Same Origin Policy とはある文書または Script が他の Protocol、Port、Host にある Resource を使用することを制限する Policy。
下記にてその例を述べる。
http://website.com/ex/ex.html
Resource request | 成功 |
---|---|
http://website.com/ex/ | ✅ |
http://website.com/ex1/ | ✅ |
http://website.com:81/ex/ex.html | ❌ Port の違い |
http://wwebsite.com/ex/ | ❌ Host の違い |
https://website.com/ex/ex.html | ❌ Protocol の違い |
上のように Host、Port、Protocol、いずれ一つも違う場合 Same Origin Policy の対象となり Request に失敗する。
臨機応変な方法として Domain の設定を変えることで SOP を避けることができる。現在 Domain がhttp://store.company.com/index.html
だとすると、
document.domain = 'company.com'
上のようにして http://company.com/index.html
に Request を送ることができる。ただし、該当 Script が複数の HTML に関連する場合は全部上のように設定すること、Firefox は支援してないこと、そしてこれは Server―Client の通信ではなく、Client 上で Origin が違う Frame に対して使用される方法である。
したがって、Server とはこの方法で通信することはできない。
HTTP Header を使って Client、Server にお互いの存在を認知させ、他の Origin の Resource を使うことを許可する方法。Client が Server に HTTP Request する時、HTTP Header の Origin
Property に自動的に値が与えられる。
Origin: http://company.com
上の Domain から他の Origin の Resource を使うために AJAX Request をすると SOP により失敗する。 これを解決するために Server の HTTP Response Header に下記のように Request を許可する Domain を作成する。

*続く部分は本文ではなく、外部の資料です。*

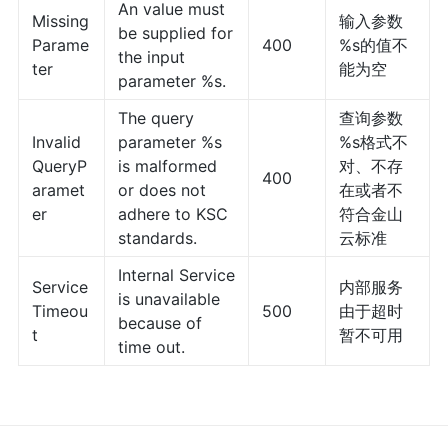
An value must
Missing
输入参数
be supplied for
Parame
400
%s的值不
the input
ter
能为空
parameter %s.
The query
查询参数
Invalid
parameter %s
%s格式不
QueryP
is malformed
对、不存
400
aramet
or does not
在或者不
er
adhere to KSC
符合金山
standards.
云标准
Internal Service
Service
内部服务
is unavailable
Timeou
500
由于超时
because of
t
暂不可用
time out.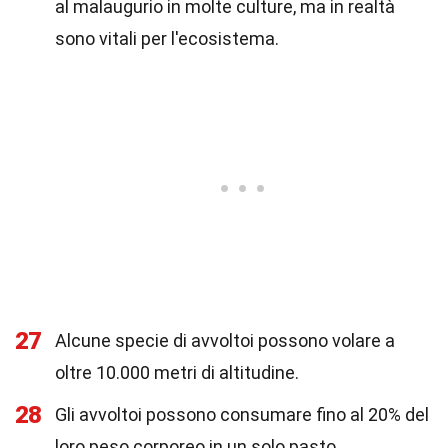
al malaugurio in molte culture, ma in realtà
sono vitali per l'ecosistema.
27
Alcune specie di avvoltoi possono volare a
oltre 10.000 metri di altitudine.
28
Gli avvoltoi possono consumare fino al 20% del
loro peso corporeo in un solo pasto.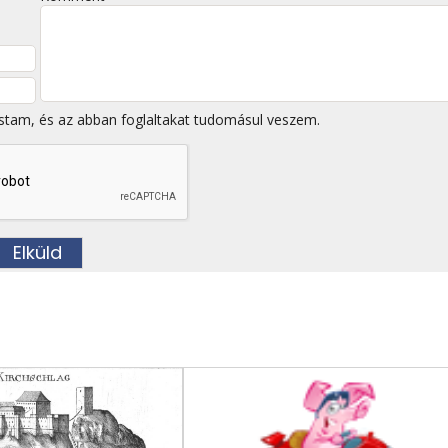
stam, és az abban foglaltakat tudomásul veszem.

Access-Control-Allow-Origin: http://company.com
Proxy Server は Client と Server の間で Data の交換を手伝う Server である。Server 側のAccess-Control-Allow-Origin
Property を修正できない時に有効な方法である。Proxy Server が Server に Request し、Response を保管したのを Client がもらう方法である。
Apache や Nginx のような Server で Proxy Server 機能を活性化することができるし、CRA(Create-React-App)の場合 package.json
の proxy
値を使い Proxy Server 機能を使うことができる。ただし、これはもう一個の Server を置くことになるため、Request の速度が落ちる短所がある。